What is required:
Would you write out every record that follows exactly, with the pictures left out?

[Dataset entries]
= = = =
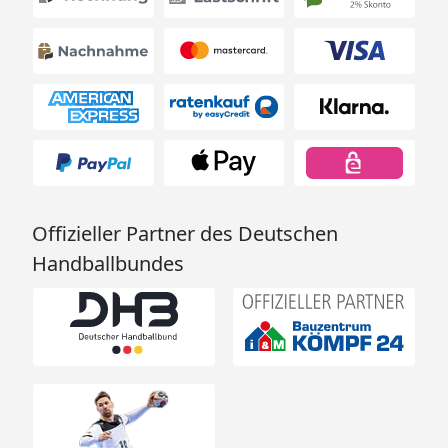
Offizieller Partner des Deutschen
Handballbundes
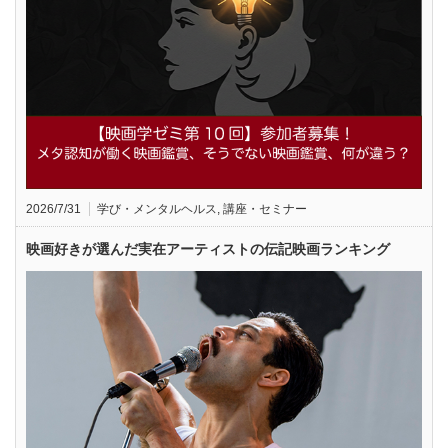
2026/7/31
学び・メンタルヘルス
,
講座・セミナー
映画好きが選んだ実在アーティストの伝記映画ランキング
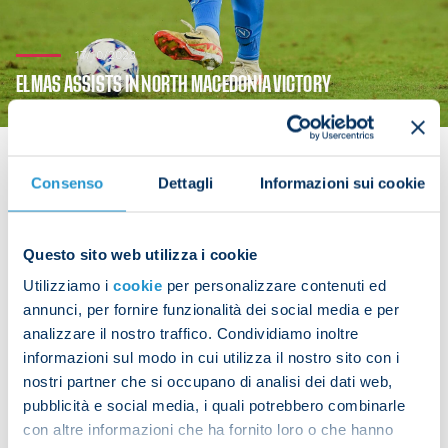
17/10/2023
ELMAS ASSISTS IN NORTH MACEDONIA VICTORY
Consenso
Dettagli
Informazioni sui cookie
Eljif Elmas played the whole 90 minutes in North
Macedonia’s friendly against Armenia on Tuesday.
Questo sito web utilizza i cookie
Utilizziamo i
cookie
per personalizzare contenuti ed
The game finished 3-1, with Elmas getting an assist
annunci, per fornire funzionalità dei social media e per
for his country’s first goal of the match.
analizzare il nostro traffico. Condividiamo inoltre
informazioni sul modo in cui utilizza il nostro sito con i
nostri partner che si occupano di analisi dei dati web,
pubblicità e social media, i quali potrebbero combinarle
Share the article with your friends and support the
con altre informazioni che ha fornito loro o che hanno
team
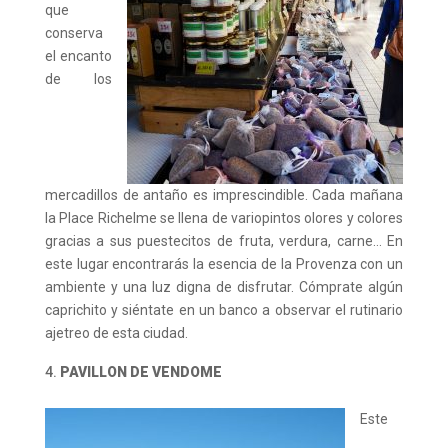
que
conserva
el encanto
de los
mercadillos de antaño es imprescindible. Cada mañana
la Place Richelme se llena de variopintos olores y colores
gracias a sus puestecitos de fruta, verdura, carne… En
este lugar encontrarás la esencia de la Provenza con un
ambiente y una luz digna de disfrutar. Cómprate algún
caprichito y siéntate en un banco a observar el rutinario
ajetreo de esta ciudad.
PAVILLON DE VENDOME
Este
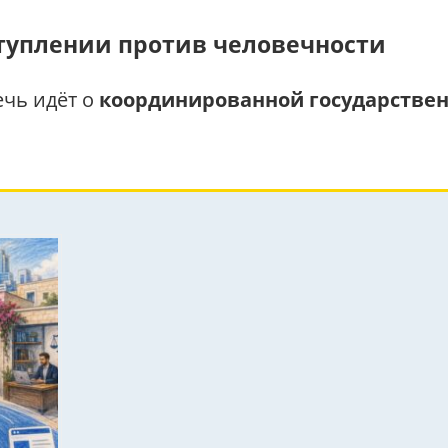
туплении против человечности
ечь идёт о
координированной государстве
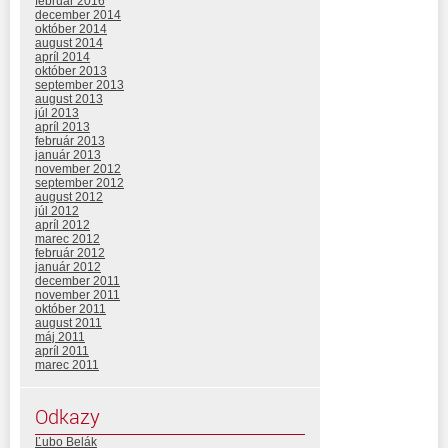
február 2016
december 2014
október 2014
august 2014
apríl 2014
október 2013
september 2013
august 2013
júl 2013
apríl 2013
február 2013
január 2013
november 2012
september 2012
august 2012
júl 2012
apríl 2012
marec 2012
február 2012
január 2012
december 2011
november 2011
október 2011
august 2011
máj 2011
apríl 2011
marec 2011
Odkazy
Ľubo Belák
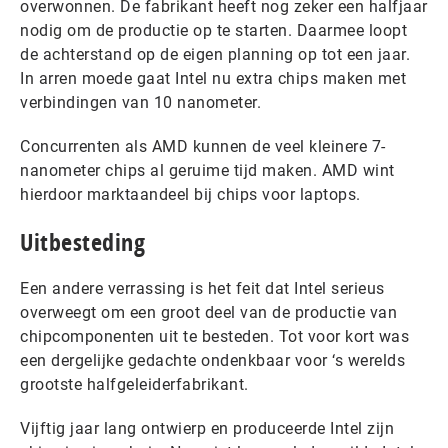
overwonnen. De fabrikant heeft nog zeker een halfjaar
nodig om de productie op te starten. Daarmee loopt
de achterstand op de eigen planning op tot een jaar.
In arren moede gaat Intel nu extra chips maken met
verbindingen van 10 nanometer.
Concurrenten als AMD kunnen de veel kleinere 7-
nanometer chips al geruime tijd maken. AMD wint
hierdoor marktaandeel bij chips voor laptops.
Uitbesteding
Een andere verrassing is het feit dat Intel serieus
overweegt om een groot deel van de productie van
chipcomponenten uit te besteden. Tot voor kort was
een dergelijke gedachte ondenkbaar voor ‘s werelds
grootste halfgeleiderfabrikant.
Vijftig jaar lang ontwierp en produceerde Intel zijn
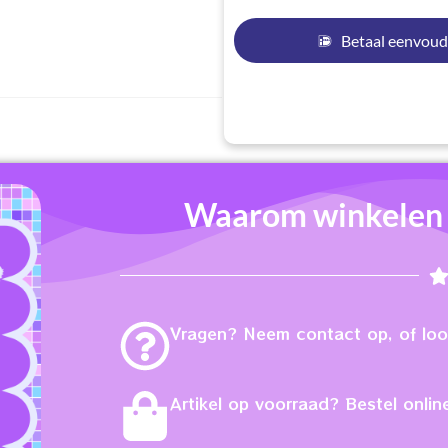
Betaal eenvoud
Waarom winkelen b
Vragen? Neem contact op, of loop
Artikel op voorraad? Bestel online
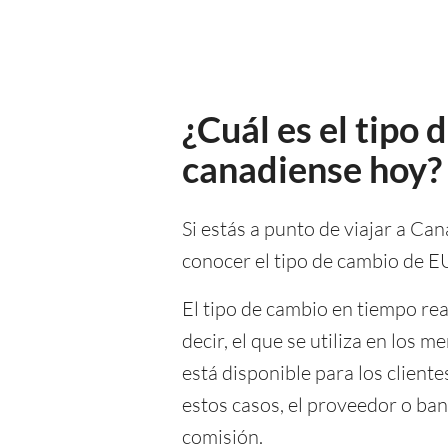
¿Cuál es el tipo
canadiense hoy?
Si estás a punto de viajar a Can
conocer el tipo de cambio de 
El tipo de cambio en tiempo re
decir, el que se utiliza en los
está disponible para los client
estos casos, el proveedor o ban
comisión.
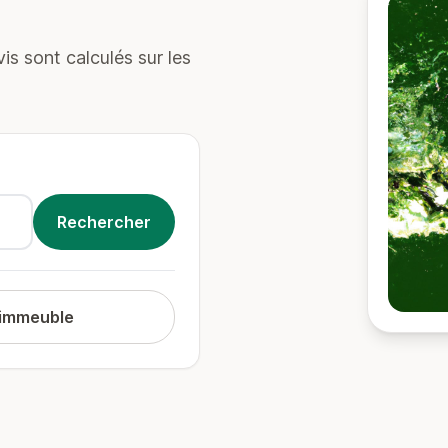
s sont calculés sur les
 immeuble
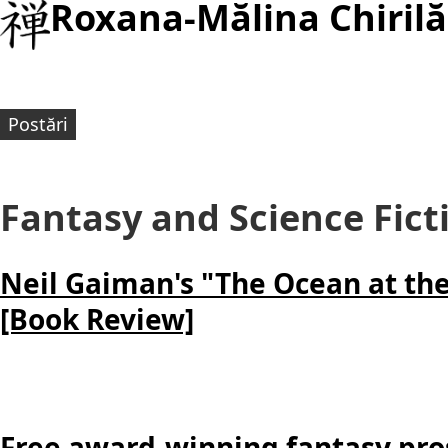
Roxana-Mălina Chirilă
Postări
Fantasy and Science Fict
Neil Gaiman's "The Ocean at the
[Book Review]
Free award-winning fantasy pro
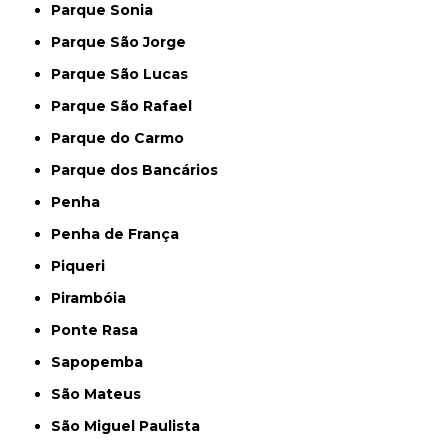
Parque Sonia
Parque São Jorge
Parque São Lucas
Parque São Rafael
Parque do Carmo
Parque dos Bancários
Penha
Penha de França
Piqueri
Pirambóia
Ponte Rasa
Sapopemba
São Mateus
São Miguel Paulista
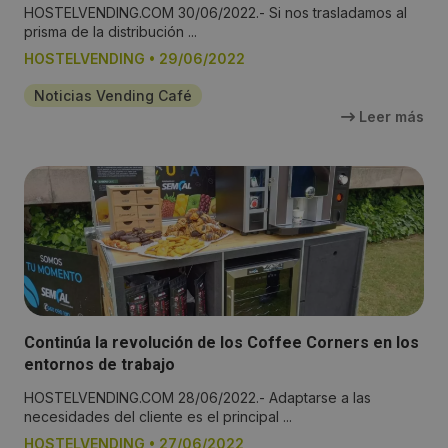
HOSTELVENDING.COM 30/06/2022.- Si nos trasladamos al
prisma de la distribución ...
HOSTELVENDING
•
29/06/2022
Noticias Vending Café
Leer más
Continúa la revolución de los Coffee Corners en los
entornos de trabajo
HOSTELVENDING.COM 28/06/2022.- Adaptarse a las
necesidades del cliente es el principal ...
HOSTELVENDING
•
27/06/2022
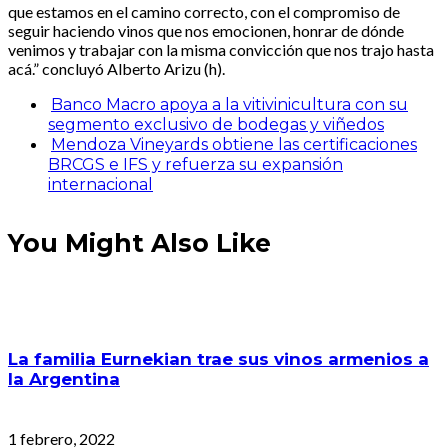
que estamos en el camino correcto, con el compromiso de
seguir haciendo vinos que nos emocionen, honrar de dónde
venimos y trabajar con la misma convicción que nos trajo hasta
acá.” concluyó Alberto Arizu (h).
Banco Macro apoya a la vitivinicultura con su
segmento exclusivo de bodegas y viñedos
Mendoza Vineyards obtiene las certificaciones
BRCGS e IFS y refuerza su expansión
internacional
You Might Also Like
La familia Eurnekian trae sus vinos armenios a
la Argentina
1 febrero, 2022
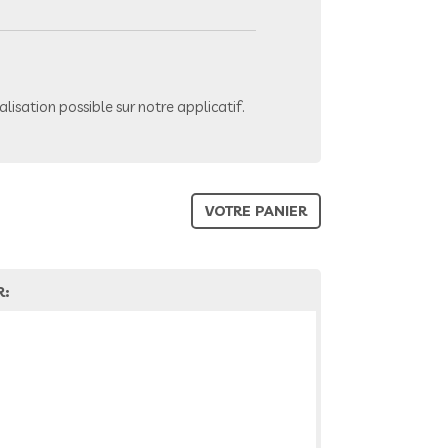
lisation possible sur notre applicatif.
VOTRE PANIER
R:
= = = =
Task solution:
Offizieller Partner des Deutschen
Handballbundes
2026/7/31
学び・メンタルヘルス
,
講座・セミナー
映画好きが選んだ実在アーティストの伝記映画ランキング
17/10/2023
ELMAS ASSISTS IN NORTH MACEDONIA VICTORY
Consenso
Dettagli
Informazioni sui cookie
Eljif Elmas played the whole 90 minutes in North
Macedonia’s friendly against Armenia on Tuesday.
Questo sito web utilizza i cookie
Utilizziamo i
cookie
per personalizzare contenuti ed
The game finished 3-1, with Elmas getting an assist
annunci, per fornire funzionalità dei social media e per
for his country’s first goal of the match.
analizzare il nostro traffico. Condividiamo inoltre
informazioni sul modo in cui utilizza il nostro sito con i
nostri partner che si occupano di analisi dei dati web,
pubblicità e social media, i quali potrebbero combinarle
Share the article with your friends and support the
con altre informazioni che ha fornito loro o che hanno
team
que
conserva
el encanto
de los
mercadillos de antaño es imprescindible. Cada mañana
la Place Richelme se llena de variopintos olores y colores
gracias a sus puestecitos de fruta, verdura, carne… En
este lugar encontrarás la esencia de la Provenza con un
ambiente y una luz digna de disfrutar. Cómprate algún
caprichito y siéntate en un banco a observar el rutinario
ajetreo de esta ciudad.
PAVILLON DE VENDOME
Este
туплении против человечности
ечь идёт о
координированной государстве
február 2016
december 2014
október 2014
august 2014
apríl 2014
október 2013
september 2013
august 2013
júl 2013
apríl 2013
február 2013
január 2013
november 2012
september 2012
august 2012
júl 2012
apríl 2012
marec 2012
február 2012
január 2012
december 2011
november 2011
október 2011
august 2011
máj 2011
apríl 2011
marec 2011
Odkazy
Ľubo Belák
overwonnen. De fabrikant heeft nog zeker een halfjaar
nodig om de productie op te starten. Daarmee loopt
de achterstand op de eigen planning op tot een jaar.
In arren moede gaat Intel nu extra chips maken met
verbindingen van 10 nanometer.
Concurrenten als AMD kunnen de veel kleinere 7-
nanometer chips al geruime tijd maken. AMD wint
hierdoor marktaandeel bij chips voor laptops.
Uitbesteding
Een andere verrassing is het feit dat Intel serieus
overweegt om een groot deel van de productie van
chipcomponenten uit te besteden. Tot voor kort was
een dergelijke gedachte ondenkbaar voor ‘s werelds
grootste halfgeleiderfabrikant.
Vijftig jaar lang ontwierp en produceerde Intel zijn
Betaal eenvoud
Waarom winkelen b
Vragen? Neem contact op, of loop
Artikel op voorraad? Bestel online
¿Cuál es el tipo
canadiense hoy?
Si estás a punto de viajar a Can
conocer el tipo de cambio de 
El tipo de cambio en tiempo re
decir, el que se utiliza en los
está disponible para los client
estos casos, el proveedor o ban
comisión.
s sont calculés sur les
 immeuble
Roxana-Mălina Chirilă
Postări
Fantasy and Science Fict
Neil Gaiman's "The Ocean at the
[Book Review]
Free award-winning fantasy pro
Parque Sonia
Parque São Jorge
Parque São Lucas
Parque São Rafael
Parque do Carmo
Parque dos Bancários
Penha
Penha de França
Piqueri
Pirambóia
Ponte Rasa
Sapopemba
São Mateus
São Miguel Paulista
HOSTELVENDING.COM 30/06/2022.- Si nos trasladamos al
prisma de la distribución ...
HOSTELVENDING
•
29/06/2022
Noticias Vending Café
Leer más
Continúa la revolución de los Coffee Corners en los
entornos de trabajo
HOSTELVENDING.COM 28/06/2022.- Adaptarse a las
necesidades del cliente es el principal ...
HOSTELVENDING
•
27/06/2022
que estamos en el camino correcto, con el compromiso de
seguir haciendo vinos que nos emocionen, honrar de dónde
venimos y trabajar con la misma convicción que nos trajo hasta
acá.” concluyó Alberto Arizu (h).
Banco Macro apoya a la vitivinicultura con su
segmento exclusivo de bodegas y viñedos
Mendoza Vineyards obtiene las certificaciones
BRCGS e IFS y refuerza su expansión
internacional
You Might Also Like
La familia Eurnekian trae sus vinos armenios a
la Argentina
1 febrero, 2022
lisation possible sur notre applicatif.
VOTRE PANIER
R:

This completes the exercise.